A dix-neuf heures précises, Bhola enflamme un bouquet de bâtons d’encens, l’anime d’un mouvement circulaire en récitant des formules védiques à plein souffle. Sa poitrine monte, redescend, monte, redescend… De sa main gauche, il agite une cloche, de sa main droite, il offre les fumées…

Deux gamins tapent sur des assiettes de cuivre avec un marteau de bois, alternativement : « bangbang, bangbang… » Des hommes agitent les trois cloches pendues au plafond abritant le parvis : « bong bing bong bong bing… »

Je me tiens dehors, debout au milieu des hommes et d’une nuée d’enfants, ne sachant que penser. Tout cela produit un tumulte de résonances, je le laisse s’emparer de mon cerveau, absorbée dans l’instant, au bord de cette route et sa bordée de camions.

Bhola sort, bâtons d’encens et cloche en main, fait le tour du temple en le laissant à sa droite, va jusqu’à la route, offre fumées et tintement de cloche aux quatre directions, revient dans le temple. Il enflamme du camphre, dans un récipient mais aussi tout autour du lingam. Le Feu est passé en cercle, tournant de droite à gauche, devant les divinités, puis posé au sol.

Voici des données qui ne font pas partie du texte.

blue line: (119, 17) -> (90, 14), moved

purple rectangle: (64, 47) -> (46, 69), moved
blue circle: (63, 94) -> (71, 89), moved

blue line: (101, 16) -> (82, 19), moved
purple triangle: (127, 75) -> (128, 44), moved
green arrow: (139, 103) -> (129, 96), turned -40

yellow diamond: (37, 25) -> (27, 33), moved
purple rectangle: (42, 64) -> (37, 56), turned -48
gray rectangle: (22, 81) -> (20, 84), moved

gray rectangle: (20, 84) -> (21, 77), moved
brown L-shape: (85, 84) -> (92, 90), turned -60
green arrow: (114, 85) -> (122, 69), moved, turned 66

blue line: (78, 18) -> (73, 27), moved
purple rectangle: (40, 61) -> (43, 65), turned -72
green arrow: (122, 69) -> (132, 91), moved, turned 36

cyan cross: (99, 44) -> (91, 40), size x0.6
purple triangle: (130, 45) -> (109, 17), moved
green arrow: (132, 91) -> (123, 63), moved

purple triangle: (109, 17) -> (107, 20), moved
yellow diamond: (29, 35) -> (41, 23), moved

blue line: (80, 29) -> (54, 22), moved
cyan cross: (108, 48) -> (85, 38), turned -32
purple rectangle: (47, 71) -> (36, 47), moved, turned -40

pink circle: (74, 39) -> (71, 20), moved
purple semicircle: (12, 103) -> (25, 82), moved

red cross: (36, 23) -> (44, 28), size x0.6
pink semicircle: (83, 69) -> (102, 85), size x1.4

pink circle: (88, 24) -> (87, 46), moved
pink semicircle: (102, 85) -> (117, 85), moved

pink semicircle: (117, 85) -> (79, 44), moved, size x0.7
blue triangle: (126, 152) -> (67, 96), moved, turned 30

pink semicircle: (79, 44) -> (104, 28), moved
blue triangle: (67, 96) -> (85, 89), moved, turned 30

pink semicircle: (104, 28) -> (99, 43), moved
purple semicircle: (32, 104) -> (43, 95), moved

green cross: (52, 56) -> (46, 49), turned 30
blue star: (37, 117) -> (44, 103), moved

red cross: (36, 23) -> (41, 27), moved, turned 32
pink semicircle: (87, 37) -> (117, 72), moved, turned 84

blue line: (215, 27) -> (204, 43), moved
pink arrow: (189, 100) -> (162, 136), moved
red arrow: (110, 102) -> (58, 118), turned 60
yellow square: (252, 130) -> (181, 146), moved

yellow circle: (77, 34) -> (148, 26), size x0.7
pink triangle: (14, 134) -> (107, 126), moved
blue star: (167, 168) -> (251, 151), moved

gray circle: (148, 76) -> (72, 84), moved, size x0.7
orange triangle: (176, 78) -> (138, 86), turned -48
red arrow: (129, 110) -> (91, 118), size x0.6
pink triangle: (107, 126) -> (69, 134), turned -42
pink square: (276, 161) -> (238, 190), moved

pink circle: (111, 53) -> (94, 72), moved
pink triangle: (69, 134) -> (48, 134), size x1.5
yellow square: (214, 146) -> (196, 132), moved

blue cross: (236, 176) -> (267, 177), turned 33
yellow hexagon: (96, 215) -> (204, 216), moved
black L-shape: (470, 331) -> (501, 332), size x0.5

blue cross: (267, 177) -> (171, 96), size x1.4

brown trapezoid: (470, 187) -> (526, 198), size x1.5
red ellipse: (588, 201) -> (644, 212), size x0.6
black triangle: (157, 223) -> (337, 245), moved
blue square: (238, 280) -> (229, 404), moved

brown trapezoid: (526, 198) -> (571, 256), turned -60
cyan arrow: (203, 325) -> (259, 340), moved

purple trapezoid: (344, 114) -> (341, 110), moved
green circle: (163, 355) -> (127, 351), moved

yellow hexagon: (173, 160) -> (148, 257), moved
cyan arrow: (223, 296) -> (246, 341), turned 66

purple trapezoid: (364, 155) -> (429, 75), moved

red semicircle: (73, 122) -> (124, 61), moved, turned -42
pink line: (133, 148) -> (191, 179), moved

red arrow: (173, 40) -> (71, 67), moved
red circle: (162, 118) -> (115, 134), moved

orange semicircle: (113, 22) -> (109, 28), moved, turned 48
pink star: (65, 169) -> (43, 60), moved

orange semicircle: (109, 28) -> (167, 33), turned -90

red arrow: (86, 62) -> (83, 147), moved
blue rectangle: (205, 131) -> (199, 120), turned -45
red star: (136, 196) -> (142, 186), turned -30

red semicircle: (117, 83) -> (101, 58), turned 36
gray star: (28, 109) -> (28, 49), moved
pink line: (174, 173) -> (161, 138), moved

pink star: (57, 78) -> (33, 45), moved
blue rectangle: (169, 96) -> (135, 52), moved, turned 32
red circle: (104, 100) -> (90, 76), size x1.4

Bhola verse quelques gouttes d’Eau autour, se saisit d’une conque, dans laquelle il souffle trois fois. Il y verse de l’eau avant de la reposer devant lui, sur les étagères oranges. Il se prosterne, touchant de sa tête les pieds d’Hanuman. C’est le signal de la fin, le tintamarre cesse, la flamme circule dans l’assemblée. Chacun passe ses mains au-dessus du Feu, touche ses yeux, ses oreilles, sa poitrine… purification des organes des sens, de l’esprit et du cœur.

Tout le monde se prosterne au seuil du temple. Chacun y va dès que la place est libre, pendant que le brahmane torse nu distribue la nourriture offerte aux Dieux. Les enfants du quartier accourent, gourmands. Les dévots se regroupent autour de Bhola. Il verse dans leurs deux mains réunies trois petites cuillères d’Eau. Les fidèles la font couler dans leur gosier, s’aspergent le sommet du crâne des gouttes restant, touchent les pieds du prêtre avec respect et s’en vont.

après la prière du soir

Parfois Bhola me fait signe de rester. Je continue mes observations aveugles en l’attendant. Il enlève respectueusement les colliers de fleurs de la poitrine d’Hanuman, ceux entourant le Lingam, les porte à son front, ramasse minutieusement le moindre pétale tombé, met le tout dans un sac de toile. Les fleurs sont sacrées, elles ne peuvent être jetées : elles feront une ultime offrande au Gange lorsque le sac sera plein. Pendant ce temps, son assistant lave les récipients ayant servi à l’aarti. Pour frotter, il utilise de la terre qu’il met sur une feuille de banyan. Il revient, essuie méthodiquement chaque objet avec des chiffons rouges, retourne au réservoir d’eau au bord de la route, lave les chiffons. Bhola arrange un rideau de chaque côté d’Hanuman : il l’installe pour la nuit. Les grilles sont tirées, le cadenas posé, par l’assistant, pendant que Bhola fait une dernière fois le tour du temple, en le laissant à sa droite. Nous cheminons ensemble en échangeant des nouvelles jusqu’au point où nos routes se séparent.